Calculus

Applications of the Derivative

Classical Inequalities

Some Classical Inequalities

Among all inequalities, there is a number of well-known classical inequalities. Many of them have been proved by famous mathematicians and named after them. These include, in particular, Bernoulli’s, Young’s, Hölder’s, Cauchy-Schwarz, and Minkowski’s inequalities (of course, this is not a complete list!).

Basic classical inequalities

Figure 1.

The relationships between the main classical inequalities can be represented in a tree diagram (Figure \(1\)), which shows that, for example, the Cauchy-Schwarz inequality follows from Hölder’s inequality, etc. Next, we take a closer look at each of the inequalities shown on the chart.

The Inequality \({\left( {1 + x} \right)^\alpha } \le 1 + \alpha x\) and Bernoulli’s Inequality

A source for the derivation of many classical inequalities is the simple inequality

\[{\left( {1 + x} \right)^\alpha } \le 1 + \alpha x,\]

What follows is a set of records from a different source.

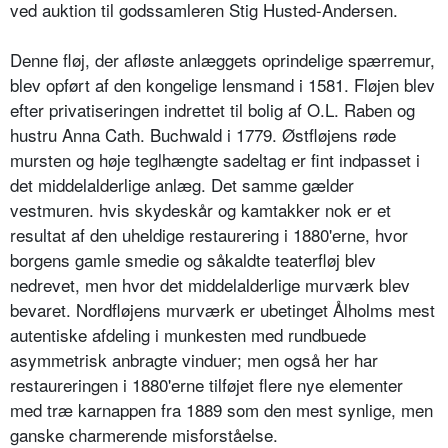
ved auktion til godssamleren Stig Husted-Andersen.
Denne fløj, der afløste anlæggets oprindelige spærremur,
blev opført af den kongelige lensmand i 1581. Fløjen blev
efter privatiseringen indrettet til bolig af O.L. Raben og
hustru Anna Cath. Buchwald i 1779. Østfløjens røde
mursten og høje teglhængte sadeltag er fint indpasset i
det middelalderlige anlæg. Det samme gælder
vestmuren. hvis skydeskår og kamtakker nok er et
resultat af den uheldige restaurering i 1880'erne, hvor
borgens gamle smedie og såkaldte teaterfløj blev
nedrevet, men hvor det middelalderlige murværk blev
bevaret. Nordfløjens murværk er ubetinget Ålholms mest
autentiske afdeling i munkesten med rundbuede
asymmetrisk anbragte vinduer; men også her har
restaureringen i 1880'erne tilføjet flere nye elementer
med træ karnappen fra 1889 som den mest synlige, men
ganske charmerende misforståelse.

where \(x \ge -1,\) \(0 \lt \alpha \lt 1.\)

This inequality can be proved using derivatives. Consider the function

\[f\left( x \right) = {\left( {1 + x} \right)^\alpha } – \alpha x – 1\]

provided \(x \ge -1.\) Differentiating it, we get

\[
{f’\left( x \right) = {\left[ {{{\left( {1 + x} \right)}^\alpha } – \alpha x – 1} \right]^\prime } }
= {\alpha {\left( {1 + x} \right)^{\alpha – 1}} – \alpha }
= {\alpha \left[ {{{\left( {1 + x} \right)}^{\alpha – 1}} – 1} \right].}
\]

It can be seen that the derivative is zero at \(x = 0.\) The sign of the derivative to the left and right from the point \(x = 0\) depends on the value of \(\alpha:\)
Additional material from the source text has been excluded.